Segment Start: DATA FOR THE TASK

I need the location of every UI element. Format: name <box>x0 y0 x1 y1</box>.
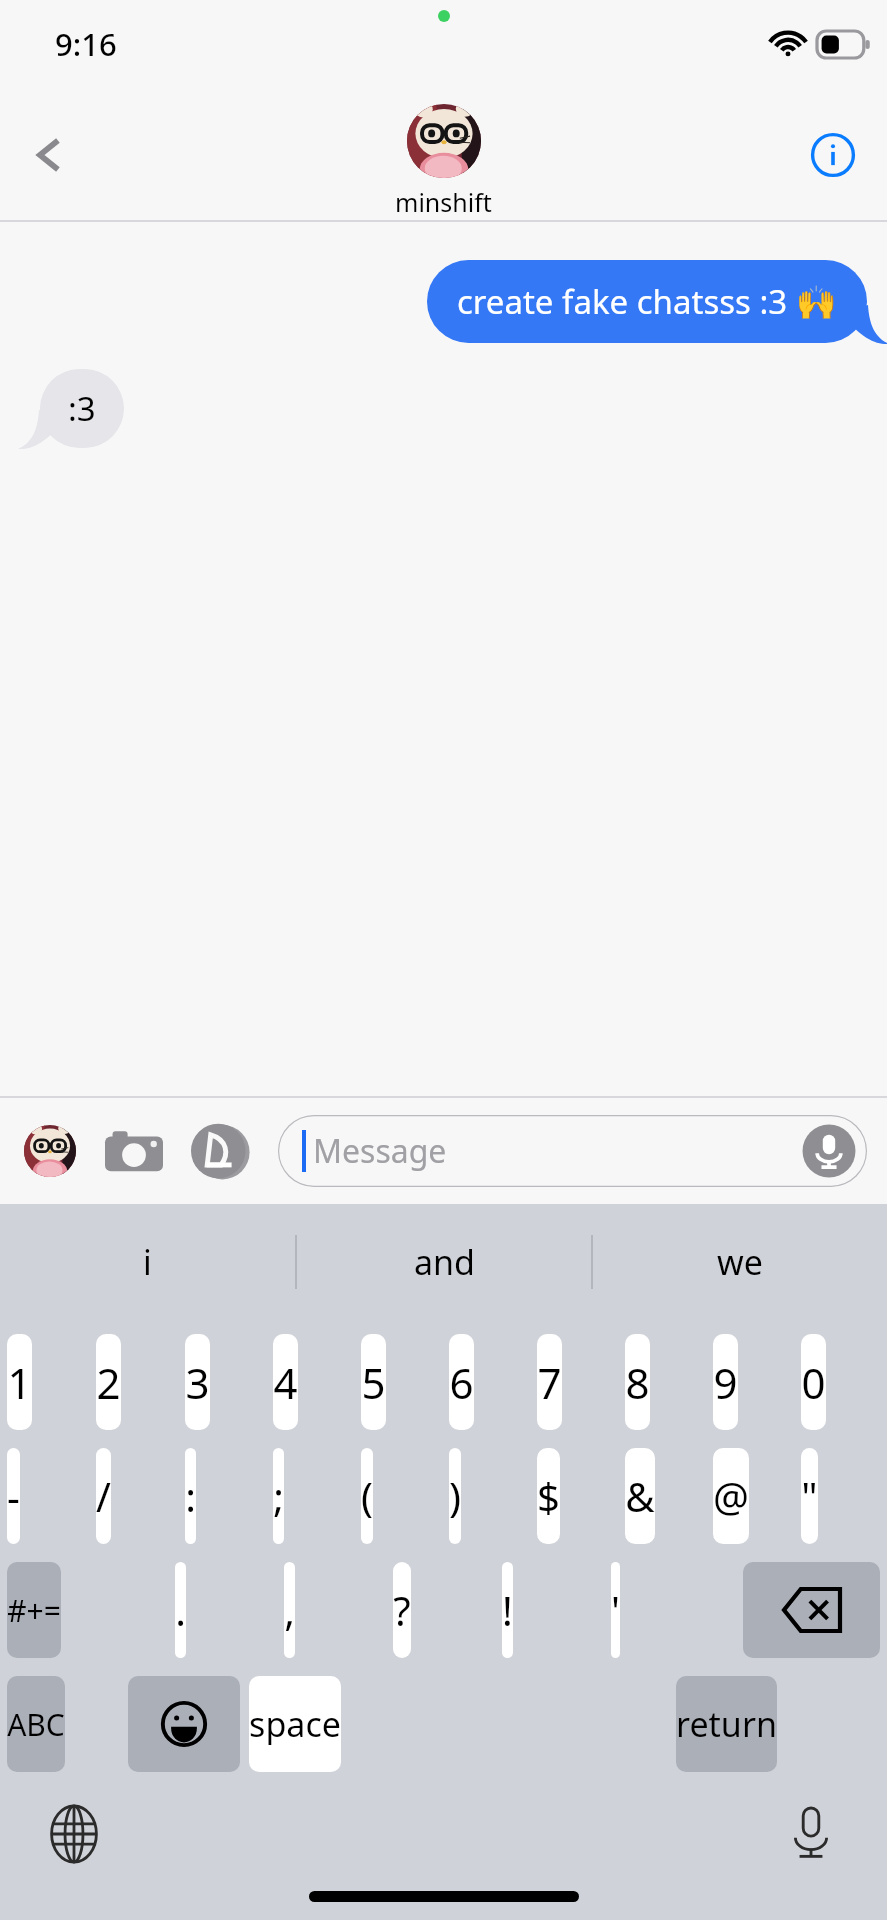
button[interactable]: Dictate <box>775 1798 847 1870</box>
staticText: @ <box>713 1469 749 1523</box>
button[interactable]: return <box>676 1676 777 1772</box>
staticText: ; <box>273 1469 284 1523</box>
staticText: 0 <box>801 1354 826 1411</box>
staticText: ) <box>449 1469 461 1523</box>
button[interactable]: #+= <box>7 1562 61 1658</box>
button[interactable]: : <box>185 1448 196 1544</box>
button[interactable]: Apps <box>188 1119 252 1183</box>
staticText: 7 <box>537 1354 562 1411</box>
staticText: Message <box>313 1129 447 1173</box>
staticText: 5 <box>361 1354 386 1411</box>
button[interactable]: ! <box>502 1562 513 1658</box>
button[interactable]: 0 <box>801 1334 826 1430</box>
button[interactable]: Delete <box>743 1562 880 1658</box>
button[interactable]: 4 <box>273 1334 298 1430</box>
staticText: & <box>625 1469 655 1523</box>
staticText: $ <box>537 1469 560 1523</box>
staticText: 2 <box>96 1354 121 1411</box>
staticText: 9 <box>713 1354 738 1411</box>
button[interactable]: Camera <box>102 1119 166 1183</box>
button[interactable]: ) <box>449 1448 461 1544</box>
staticText: and <box>414 1239 475 1285</box>
button[interactable]: Message <box>278 1115 867 1187</box>
button[interactable]: $ <box>537 1448 560 1544</box>
button[interactable]: 3 <box>185 1334 210 1430</box>
staticText: . <box>175 1583 186 1637</box>
button[interactable]: :3 <box>40 369 124 448</box>
button[interactable]: ' <box>611 1562 620 1658</box>
button[interactable]: & <box>625 1448 655 1544</box>
staticText: ( <box>361 1469 373 1523</box>
button[interactable]: 2 <box>96 1334 121 1430</box>
staticText: - <box>7 1469 20 1523</box>
button[interactable]: we <box>593 1204 887 1320</box>
button[interactable]: / <box>96 1448 111 1544</box>
staticText: , <box>284 1583 295 1637</box>
staticText: ' <box>611 1583 620 1637</box>
staticText: i <box>143 1239 152 1285</box>
button[interactable]: ? <box>393 1562 411 1658</box>
button[interactable]: ; <box>273 1448 284 1544</box>
button[interactable]: Change keyboard <box>38 1798 110 1870</box>
button[interactable]: Back <box>14 119 86 191</box>
button[interactable]: ABC <box>7 1676 65 1772</box>
staticText: return <box>676 1701 777 1747</box>
button[interactable]: Audio message <box>801 1123 857 1179</box>
button[interactable]: App Store <box>20 1121 80 1181</box>
staticText: 3 <box>185 1354 210 1411</box>
button[interactable]: , <box>284 1562 295 1658</box>
staticText: we <box>717 1239 763 1285</box>
button[interactable]: i <box>0 1204 295 1320</box>
button[interactable]: @ <box>713 1448 749 1544</box>
staticText: " <box>801 1469 818 1523</box>
staticText: create fake chatsss :3 🙌 <box>457 279 837 324</box>
button[interactable]: 6 <box>449 1334 474 1430</box>
staticText: / <box>96 1469 111 1523</box>
staticText: ! <box>502 1583 513 1637</box>
button[interactable]: 5 <box>361 1334 386 1430</box>
button[interactable]: 9 <box>713 1334 738 1430</box>
button[interactable]: 7 <box>537 1334 562 1430</box>
staticText: 4 <box>273 1354 298 1411</box>
button[interactable]: Details <box>797 119 869 191</box>
button[interactable]: 8 <box>625 1334 650 1430</box>
button[interactable]: . <box>175 1562 186 1658</box>
button[interactable]: 1 <box>7 1334 32 1430</box>
button[interactable]: - <box>7 1448 20 1544</box>
button[interactable]: and <box>297 1204 591 1320</box>
staticText: space <box>249 1701 341 1747</box>
button[interactable]: Emoji <box>128 1676 240 1772</box>
button[interactable]: " <box>801 1448 818 1544</box>
button[interactable]: create fake chatsss :3 🙌 <box>427 260 867 343</box>
staticText: minshift <box>395 185 492 219</box>
staticText: #+= <box>7 1590 61 1631</box>
button[interactable]: space <box>249 1676 341 1772</box>
button[interactable]: ( <box>361 1448 373 1544</box>
staticText: : <box>185 1469 196 1523</box>
staticText: ABC <box>7 1704 65 1745</box>
staticText: 8 <box>625 1354 650 1411</box>
staticText: 1 <box>7 1354 32 1411</box>
staticText: ? <box>393 1583 411 1637</box>
staticText: :3 <box>68 386 96 431</box>
staticText: 6 <box>449 1354 474 1411</box>
staticText: 9:16 <box>55 23 117 65</box>
button[interactable]: minshift <box>395 104 492 219</box>
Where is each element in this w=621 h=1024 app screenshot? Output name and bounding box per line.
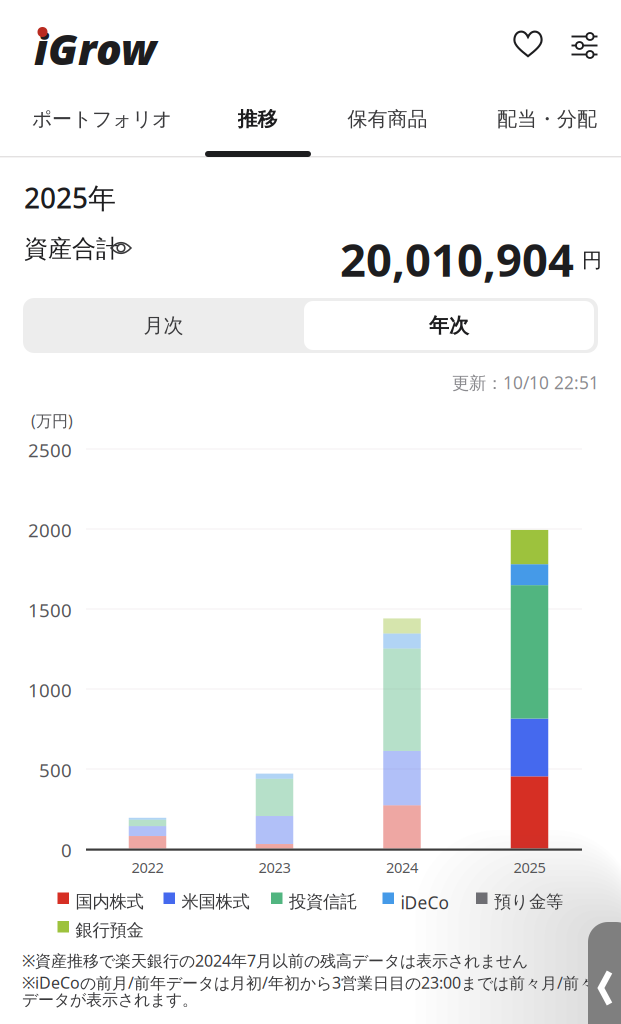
staticText: 20,010,904 xyxy=(340,229,574,289)
staticText: 2500 xyxy=(28,438,72,462)
button[interactable]: 保有商品 xyxy=(312,99,462,139)
staticText: ※iDeCoの前月/前年データは月初/年初から3営業日目の23:00までは前々月… xyxy=(22,972,621,993)
staticText: iDeCo xyxy=(400,891,448,914)
button[interactable]: ポートフォリオ xyxy=(27,99,177,139)
staticText: 更新：10/10 22:51 xyxy=(452,371,599,394)
staticText: 保有商品 xyxy=(348,107,428,131)
staticText: 配当・分配 xyxy=(497,107,597,131)
staticText: 2023 xyxy=(258,858,290,877)
button[interactable]: 推移 xyxy=(182,99,332,139)
staticText: 2000 xyxy=(28,518,72,542)
staticText: iGrow xyxy=(34,20,156,77)
staticText: 月次 xyxy=(144,313,184,338)
button[interactable]: 月次 xyxy=(23,298,304,353)
staticText: 資産合計 xyxy=(24,234,120,264)
button[interactable]: 設定 xyxy=(571,32,598,59)
staticText: 国内株式 xyxy=(76,891,144,912)
staticText: 2024 xyxy=(386,858,418,877)
staticText: 2025 xyxy=(514,858,546,877)
staticText: ポートフォリオ xyxy=(32,107,172,131)
staticText: 1500 xyxy=(28,598,72,622)
staticText: 円 xyxy=(582,248,602,273)
button[interactable]: 年次 xyxy=(304,301,594,350)
button[interactable]: 配当・分配 xyxy=(472,99,621,139)
staticText: 銀行預金 xyxy=(76,920,144,941)
staticText: 預り金等 xyxy=(494,891,563,912)
staticText: 500 xyxy=(39,758,72,782)
staticText: 年次 xyxy=(429,313,469,338)
staticText: 2025年 xyxy=(24,179,116,216)
staticText: 米国株式 xyxy=(182,891,250,912)
staticText: (万円) xyxy=(31,410,73,431)
button[interactable]: 金額の表示切替 xyxy=(110,239,132,257)
button[interactable]: お気に入り xyxy=(513,29,543,59)
staticText: ※資産推移で楽天銀行の2024年7月以前の残高データは表示されません xyxy=(22,950,528,971)
button[interactable]: 閉じる xyxy=(588,922,621,1024)
staticText: 1000 xyxy=(28,678,72,702)
staticText: 投資信託 xyxy=(289,891,357,912)
staticText: 推移 xyxy=(238,107,278,131)
staticText: 0 xyxy=(61,838,72,862)
staticText: 2022 xyxy=(132,858,164,877)
staticText: データが表示されます。 xyxy=(22,990,198,1010)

Segment End: DATA FOR THE TASK

Looking over the records, find each line with the word "name" and copy it.

RESULT
I need the location of every UI element. Format: name <box>x0 y0 x1 y1</box>.
Where is each element in this w=621 h=1024 app screenshot? Output name and bounding box per line.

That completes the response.